6. Activity loading mode

standard, singleTop, singleTask, singleInstance (the first two are a group and the last two are a group), the default is standard

standard: that is, the intent will be sent to the new instance. So each jump will generate a new activity.

singleTop: also sends a new instance, but the difference from standard is that when the requested Activity is exactly at the top of the stack (Activity configured as singleTop), a new instance will not be constructed

singleTask: and the following singleInstance are only Create an instance. When the intent arrives and an Activity set to singleTask needs to be created, the system will check whether there is already an instance of the Activity in the stack. If there is, send the intent directly to it.

singleInstance:

First, let’s explain the concept of task. Task can be considered as a stack, which can be placed into multiple activities. For example, when an application is started, Android creates a Task and then starts the entry Activity of the application. Then other activities are called on its interface only in this task. So what should you do if you share an Activity among multiple tasks? For example, if you open a tour guide service application, there is an Activity in it that opens GOOGLE Maps. When you press the home button to return to the main menu and start the GOOGLE Maps application again, the map just now is displayed. It's actually the same Activity, which actually introduces singleInstance.
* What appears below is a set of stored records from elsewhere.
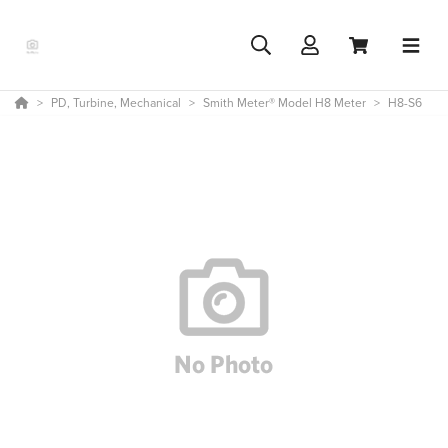
PD, Turbine, Mechanical
Smith Meter® Model H8 Meter
H8-S6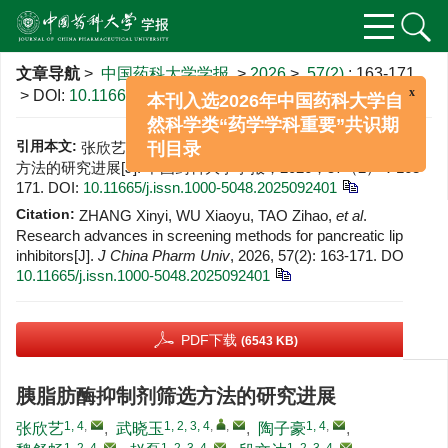
x
文章导航
>
中国药科大学学报
>
2026
>
57(2)
: 163-171.
本刊入选2026年中国药科大学自
> DOI:
10.11665/j.issn.1000-5048.2025092401
然科学类“药学学科重要”共识期
刊目录
引用本文:
张欣艺，武晓玉，陶子豪，等. 胰脂肪酶抑制剂筛选
方法的研究进展[J]. 中国药科大学学报，2026，57（2）：163-
171.
DOI:
10.11665/j.issn.1000-5048.2025092401
Citation:
ZHANG Xinyi, WU Xiaoyu, TAO Zihao,
et al
.
Research advances in screening methods for pancreatic lipase
inhibitors[J].
J China Pharm Univ
, 2026, 57(2): 163-171.
DOI:
10.11665/j.issn.1000-5048.2025092401
PDF下载
(6543 KB)
胰脂肪酶抑制剂筛选方法的研究进展
1, 4
,
1, 2, 3, 4
,
,
1, 4
,
张欣艺
,
武晓玉
,
陶子豪
,
1, 2, 4
,
1, 2, 3, 4
,
1, 2, 3, 4
,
The singleInstance mode is to put the Activity into a stack separately, so that there is only this Activity in the stack, and the intents of different applications are received and displayed by this Activity, thus achieving sharing. Of course, the premise is that these applications have not been destroyed, so the HOME key was pressed just now. If the return key is pressed, it will be invalid.

7. Activity jump

Activity jump, no result returned

This is the simplest way to jump to Activity. To start another Activity from one Activity, directly startActivity(new Intent(current Activity.this, next Activity.class)).

Activity jumps and returns data/results

If you need to return data or results, use startActivityForResult (Intent intent, int requestCode). The value of requestCode is customized and is used to identify the target Activity of the jump. All the jump target Activity has to do is return data/results. setResult(int resultCode) only returns results without data, or setResult(int resultCode, Intent data) returns both! The processing function that receives the returned data/result is onActivityResult(int requestCode, int resultCode, Intent data). The requestCode here is the requestCode of startActivityForResult, the resultCode is the resultCode in setResult, and the returned data is in data.

  ** Note that after setResult, you must call finish() to destroy the current Activity. Otherwise, you cannot return to the original Activity, and you cannot execute the onActivityResult function of the original Activity and see that the current Activity does not respond.